Administrative Circular

The Belgian tax authorities confirm in the Circular that they do not consider the Hong Kong tax regime to be "more favorable" than the Belgian tax regime, nor is the Hong Kong territorial tax regime substantially more favorable and companies resident in Hong Kong do not benefit from a tax system that deviates from the normal regime. According to the Circular, dividends distributed by a Hong Kong resident company to a Belgian company, therefore, are not subject to the exclusion rules in the third bullet above.

It is unclear whether the tax authorities intended to change their position through the Circular in cases where the income of the Hong Kong resident company originates exclusively from offshore sources. However, such cases are exceptional because generally at least some onshore finance income will be generated.
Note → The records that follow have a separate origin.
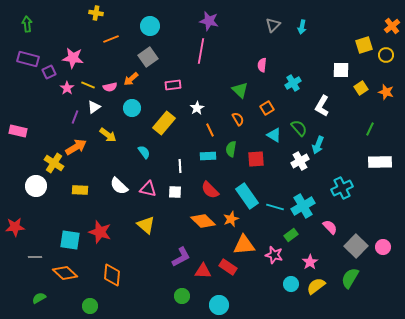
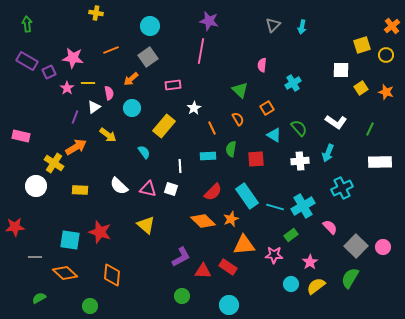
orange line at (111, 39): moved 11 px down
yellow square at (364, 45): moved 2 px left
purple rectangle at (28, 59): moved 1 px left, 2 px down; rotated 15 degrees clockwise
yellow line at (88, 85): moved 2 px up; rotated 24 degrees counterclockwise
pink semicircle at (110, 87): moved 1 px left, 6 px down; rotated 88 degrees counterclockwise
white L-shape at (322, 106): moved 14 px right, 16 px down; rotated 85 degrees counterclockwise
white star at (197, 108): moved 3 px left
yellow rectangle at (164, 123): moved 3 px down
orange line at (210, 130): moved 2 px right, 2 px up
pink rectangle at (18, 131): moved 3 px right, 5 px down
cyan arrow at (318, 145): moved 10 px right, 8 px down
white cross at (300, 161): rotated 24 degrees clockwise
red semicircle at (210, 190): moved 3 px right, 2 px down; rotated 90 degrees counterclockwise
white square at (175, 192): moved 4 px left, 3 px up; rotated 16 degrees clockwise
pink star at (274, 255): rotated 12 degrees counterclockwise
cyan circle at (219, 305): moved 10 px right
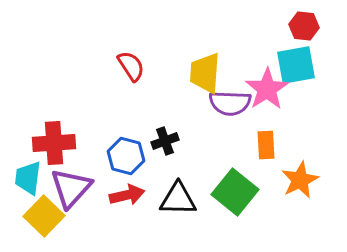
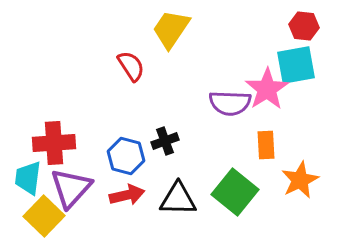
yellow trapezoid: moved 34 px left, 44 px up; rotated 30 degrees clockwise
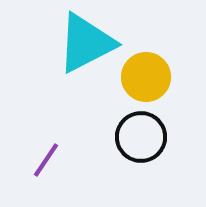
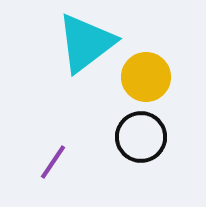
cyan triangle: rotated 10 degrees counterclockwise
purple line: moved 7 px right, 2 px down
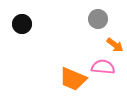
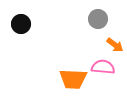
black circle: moved 1 px left
orange trapezoid: rotated 20 degrees counterclockwise
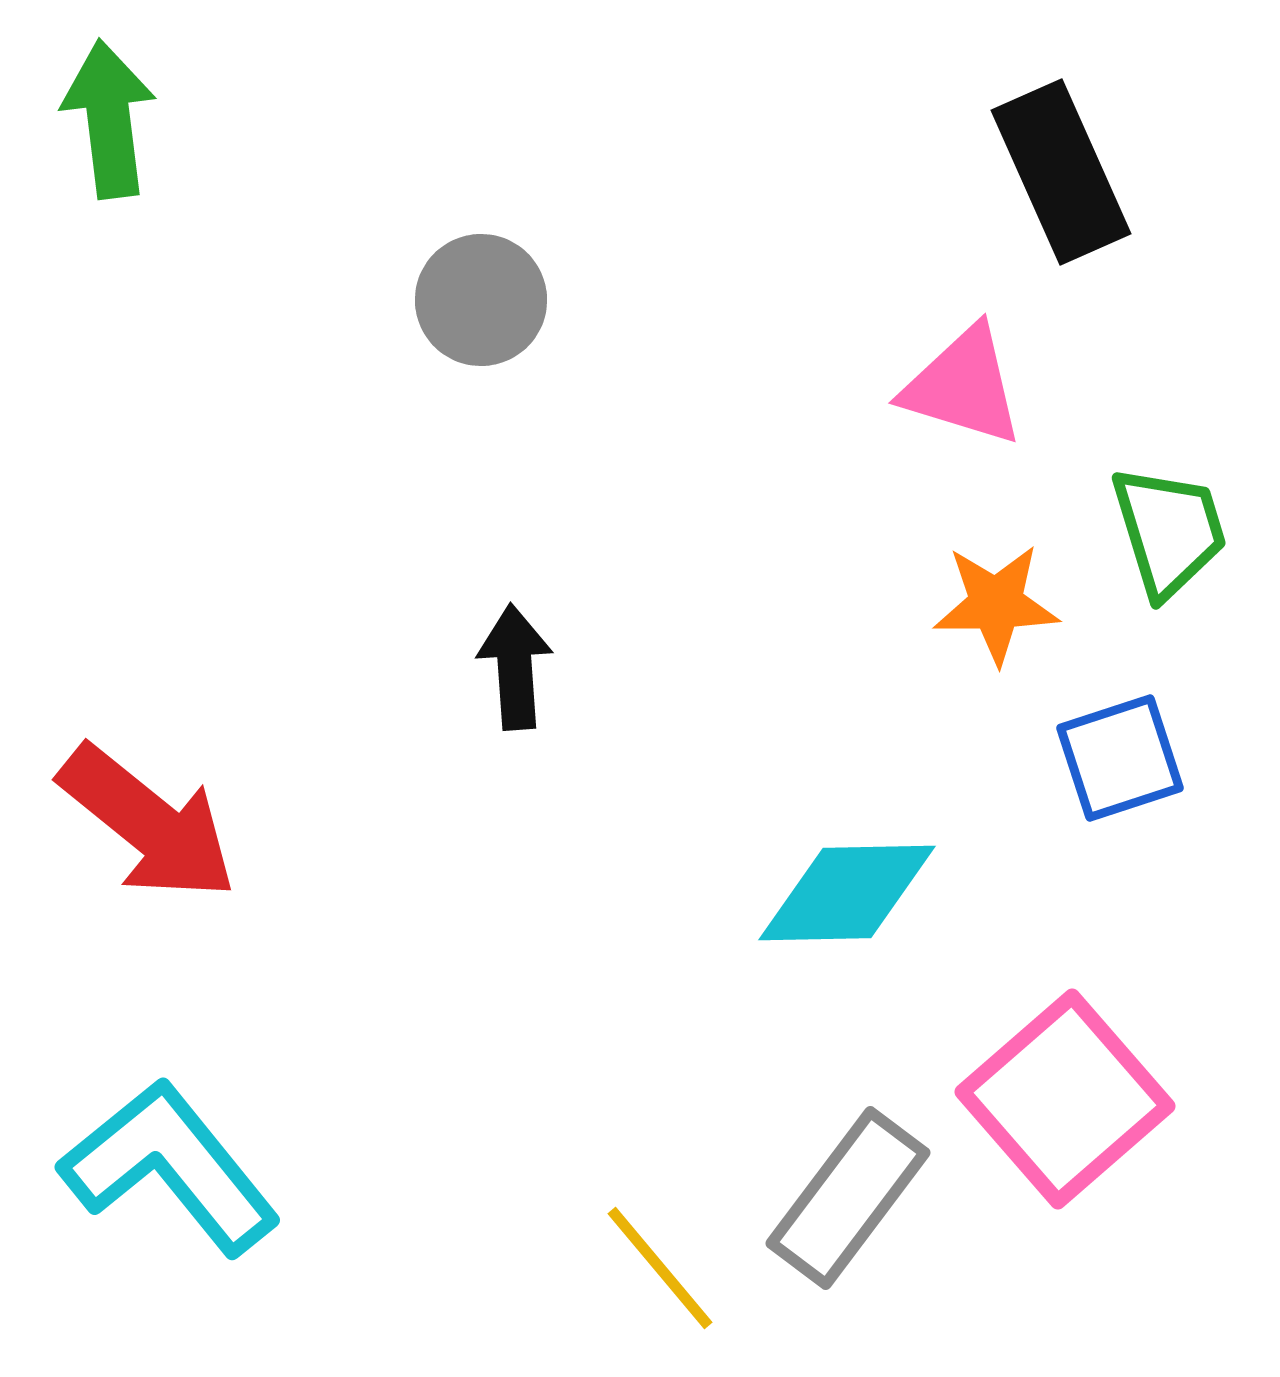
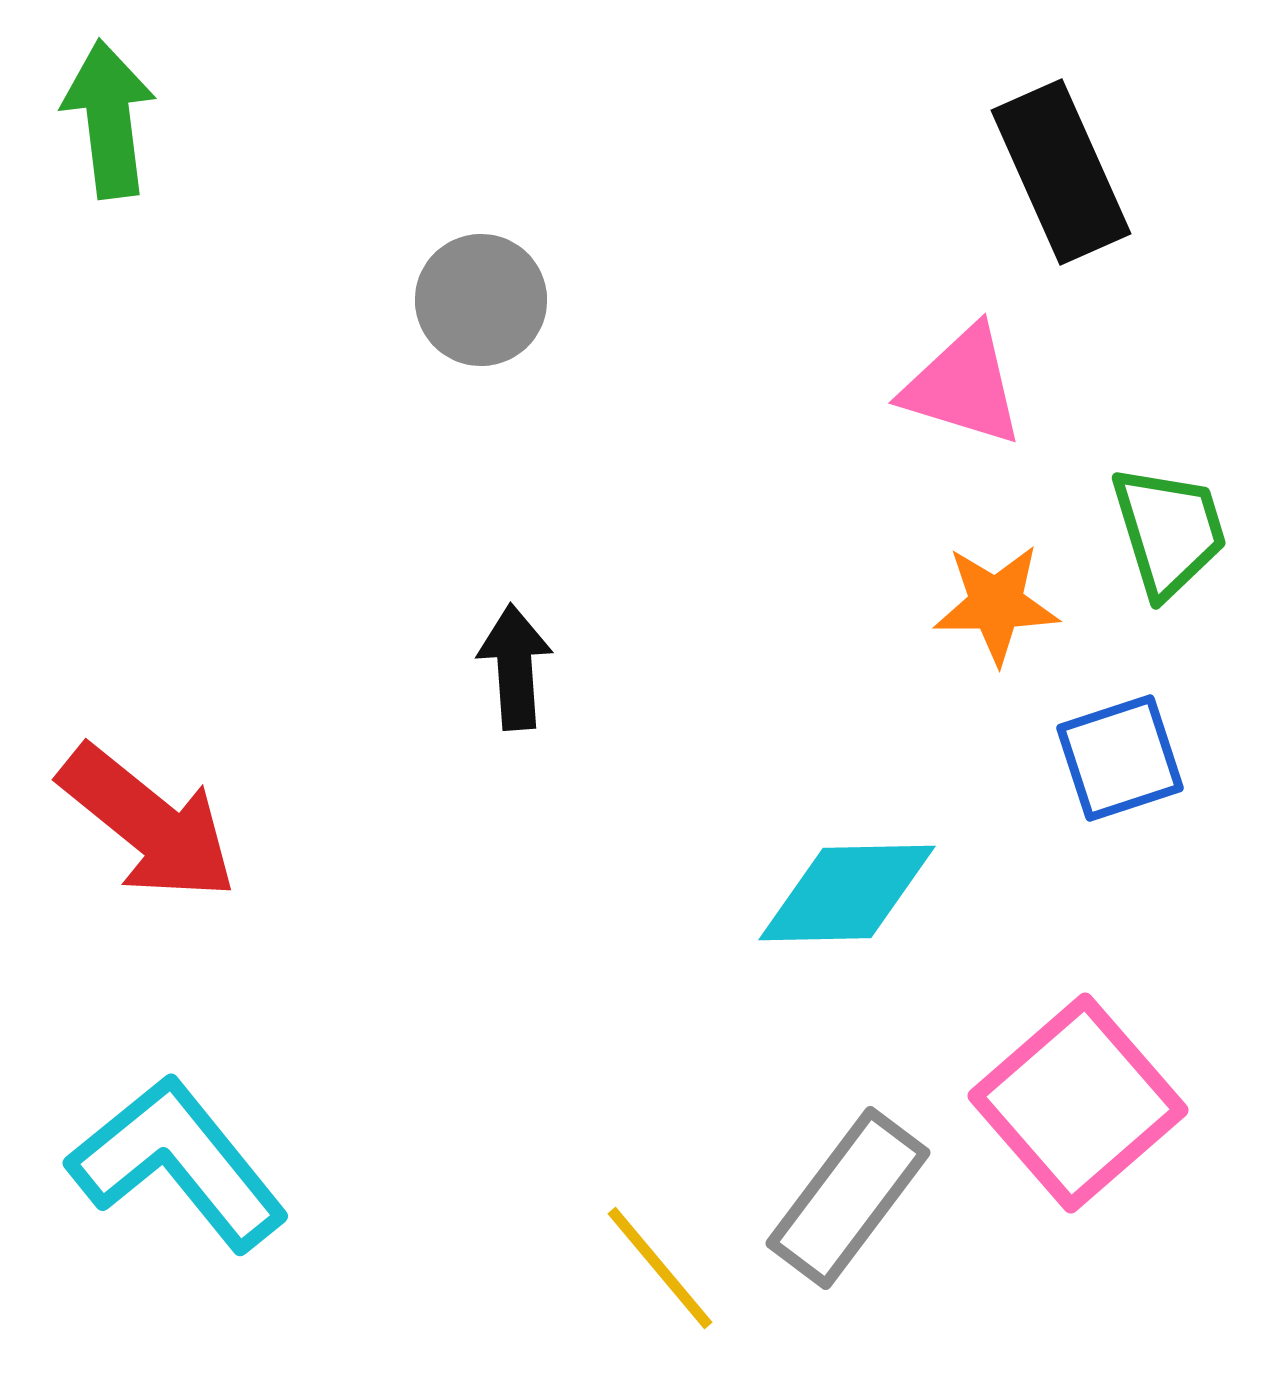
pink square: moved 13 px right, 4 px down
cyan L-shape: moved 8 px right, 4 px up
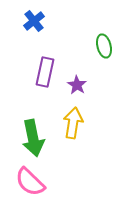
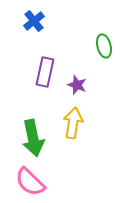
purple star: rotated 12 degrees counterclockwise
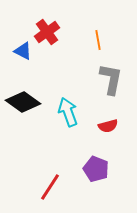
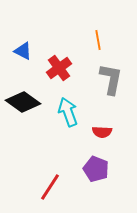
red cross: moved 12 px right, 36 px down
red semicircle: moved 6 px left, 6 px down; rotated 18 degrees clockwise
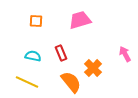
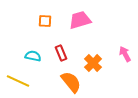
orange square: moved 9 px right
orange cross: moved 5 px up
yellow line: moved 9 px left, 1 px up
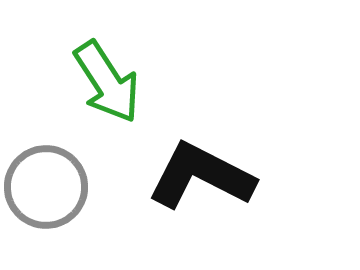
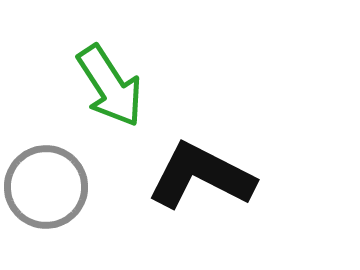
green arrow: moved 3 px right, 4 px down
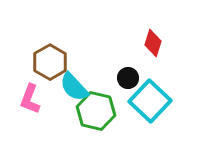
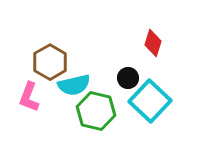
cyan semicircle: moved 2 px up; rotated 60 degrees counterclockwise
pink L-shape: moved 1 px left, 2 px up
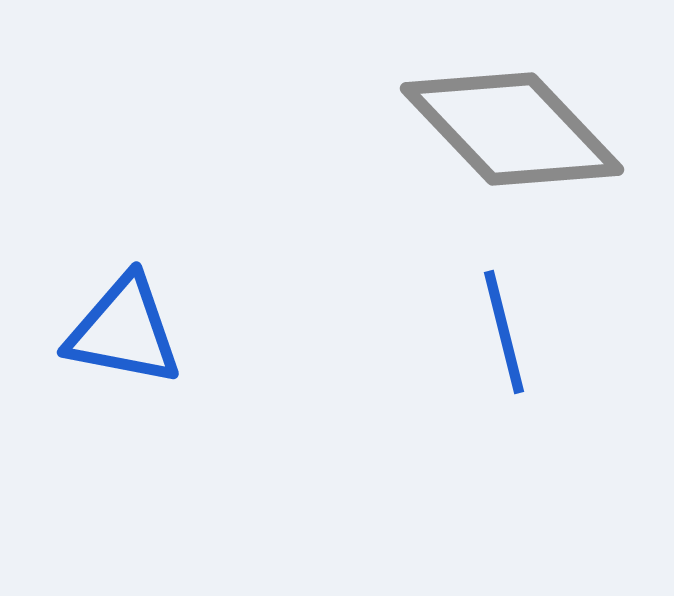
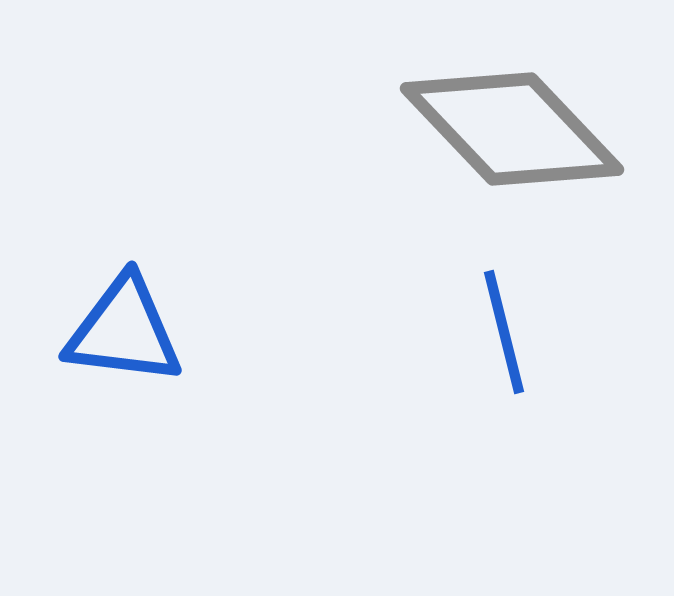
blue triangle: rotated 4 degrees counterclockwise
The Circular implies that, although Hong Kong is considered an offshore jurisdiction, in practice, Belgian companies could repatriate onshore and exempt offshore profits from Hong Kong almost tax-free under the dividends received exemption.



Government Partially Revokes Controversial Measures

Under enormous pressure against a further increase in the tax burden, the Brazilian government has decided to revoke certain provisions of Provisional Measure (PM) 232/04.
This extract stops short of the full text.